Trying out openSUSE Tumbleweed
While distribution-hopping is common among newcomers to Linux, longtime users tend to settle into a distribution they like and stay put thereafter. In the end, Linux distributions are more alike than different, and one's time is better spent getting real work done rather than looking for a shinier version of the operating system. Your editor, however, somehow never got that memo; that's what comes from ignoring Twitter, perhaps. So there is a new distribution on the main desktop machine; this time around it's openSUSE Tumbleweed.
Most rational users simply want a desktop system that works, is secure, and, hopefully, isn't too badly out of date. Tumbleweed is not intended for those users; instead, it is good for people who like to be on the leading edge with current versions of everything and who are not afraid of occasional breakage. It's for users who like an occasional surprise from their operating system. That sounds like just the sort of distribution your editor actively seeks out.
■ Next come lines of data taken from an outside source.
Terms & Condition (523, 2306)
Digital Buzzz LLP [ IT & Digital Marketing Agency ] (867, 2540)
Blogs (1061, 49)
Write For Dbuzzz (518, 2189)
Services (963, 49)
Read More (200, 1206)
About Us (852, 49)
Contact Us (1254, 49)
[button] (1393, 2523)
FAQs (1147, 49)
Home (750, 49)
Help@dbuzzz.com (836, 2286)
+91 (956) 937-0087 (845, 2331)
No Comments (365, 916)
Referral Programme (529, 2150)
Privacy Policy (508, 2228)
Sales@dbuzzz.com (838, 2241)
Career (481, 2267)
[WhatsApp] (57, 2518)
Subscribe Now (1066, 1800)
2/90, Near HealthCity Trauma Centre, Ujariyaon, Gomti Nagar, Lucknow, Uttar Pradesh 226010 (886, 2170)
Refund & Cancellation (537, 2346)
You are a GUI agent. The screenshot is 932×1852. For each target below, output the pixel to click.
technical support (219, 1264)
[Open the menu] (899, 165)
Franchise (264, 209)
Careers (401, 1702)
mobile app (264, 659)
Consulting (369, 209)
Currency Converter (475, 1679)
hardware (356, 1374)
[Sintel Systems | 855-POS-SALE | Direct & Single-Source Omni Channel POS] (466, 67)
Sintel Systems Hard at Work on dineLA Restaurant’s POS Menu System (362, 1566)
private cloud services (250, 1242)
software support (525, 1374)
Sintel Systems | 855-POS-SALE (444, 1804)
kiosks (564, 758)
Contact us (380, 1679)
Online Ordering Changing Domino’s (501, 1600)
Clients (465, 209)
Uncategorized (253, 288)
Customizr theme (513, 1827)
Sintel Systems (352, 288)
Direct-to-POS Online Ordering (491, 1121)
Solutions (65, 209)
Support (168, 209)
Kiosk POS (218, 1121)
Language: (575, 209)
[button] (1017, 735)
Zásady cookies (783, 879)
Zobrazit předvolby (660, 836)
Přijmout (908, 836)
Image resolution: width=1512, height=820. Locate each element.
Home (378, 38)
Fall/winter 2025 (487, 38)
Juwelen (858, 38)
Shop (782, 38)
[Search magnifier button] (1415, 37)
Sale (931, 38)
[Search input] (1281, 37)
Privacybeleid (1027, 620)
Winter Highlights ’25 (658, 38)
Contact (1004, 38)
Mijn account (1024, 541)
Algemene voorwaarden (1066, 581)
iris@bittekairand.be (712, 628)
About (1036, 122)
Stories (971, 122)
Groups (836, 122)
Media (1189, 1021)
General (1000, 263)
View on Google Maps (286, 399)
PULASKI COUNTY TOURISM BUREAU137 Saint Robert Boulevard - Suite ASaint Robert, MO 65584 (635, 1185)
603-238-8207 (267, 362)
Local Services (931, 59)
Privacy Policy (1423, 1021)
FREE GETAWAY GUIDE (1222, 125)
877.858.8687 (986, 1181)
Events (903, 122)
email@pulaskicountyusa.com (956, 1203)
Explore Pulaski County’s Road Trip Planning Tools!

More to the point, Tumbleweed is a rolling distribution; rather than make regular releases that are months or years apart, the Tumbleweed developers update packages individually as new releases come out upstream. Unlike development distributions like Rawhide, Tumbleweed does not contain pre-release software. By waiting to ship a release until it has been declared stable upstream, Tumbleweed should be able to avoid the worst unpleasant surprises while keeping up with what the development community is doing.